Re: SPIP: Catalog API for view metadata

John Zhuge Tue, 18 Aug 2020 01:25:41 -0700

Thanks Burak and Walaa for the feedback!

Here are my perspectives:


We shouldn't be persisting things like the schema for a view


This is not related to which option to choose because existing code
persists schema as well.
When resolving the view, the analyzer always parses the view sql text, it
does not use the schema.

> AFAIK view schema is only used by DESCRIBE.


> Why not use TableCatalog.loadTable to load both tables and views
>
Also, views can be defined on top of either other views or base tables, so
> the less divergence in code paths between views and tables the better.

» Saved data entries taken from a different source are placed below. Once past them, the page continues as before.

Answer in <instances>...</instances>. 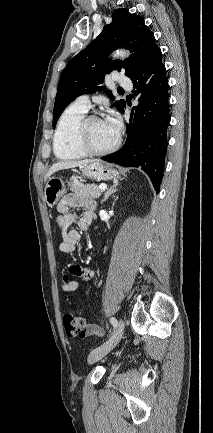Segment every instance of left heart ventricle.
Segmentation results:
<instances>
[{"instance_id": "b2bd125f", "label": "left heart ventricle", "mask_w": 213, "mask_h": 433, "mask_svg": "<svg viewBox=\"0 0 213 433\" xmlns=\"http://www.w3.org/2000/svg\"><path fill=\"white\" fill-rule=\"evenodd\" d=\"M87 135L92 147L103 150L115 143L118 134L101 119L89 123Z\"/></svg>"}]
</instances>
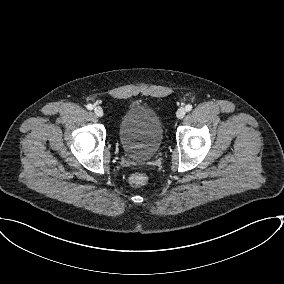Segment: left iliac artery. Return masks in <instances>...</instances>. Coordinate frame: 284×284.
<instances>
[{
  "mask_svg": "<svg viewBox=\"0 0 284 284\" xmlns=\"http://www.w3.org/2000/svg\"><path fill=\"white\" fill-rule=\"evenodd\" d=\"M186 111H191L192 110V105L188 104L186 107H185Z\"/></svg>",
  "mask_w": 284,
  "mask_h": 284,
  "instance_id": "44dca946",
  "label": "left iliac artery"
}]
</instances>
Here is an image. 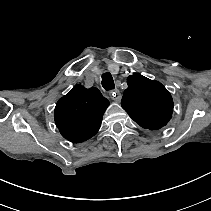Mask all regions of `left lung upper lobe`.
I'll return each instance as SVG.
<instances>
[{
  "label": "left lung upper lobe",
  "mask_w": 211,
  "mask_h": 211,
  "mask_svg": "<svg viewBox=\"0 0 211 211\" xmlns=\"http://www.w3.org/2000/svg\"><path fill=\"white\" fill-rule=\"evenodd\" d=\"M127 84L121 105L129 116L145 129L164 127L172 117L174 106L164 85L140 74L129 76Z\"/></svg>",
  "instance_id": "1"
}]
</instances>
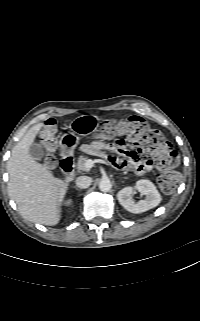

Existing Spark takes this approach and there are quite a few checks like
"tableType == CatalogTableType.VIEW".
View and table metadata surprisingly have very little in common, thus I'd
like to group view related code together, separate from table processing.
Views are much closer to CTEs. SPIP proposed a new rule ViewSubstitution in
the same "Substitution" batch as CTESubstitution.

This way you avoid multiple RPCs to a catalog or data source or metastore,
> and you avoid namespace/name conflits. Also you make yourself less
> susceptible to race conditions (which still inherently exist).
>

Valid concern. Can be mitigated by caching RPC calls in the catalog
implementation. The window for race condition can also be narrowed
significantly but not totally eliminated.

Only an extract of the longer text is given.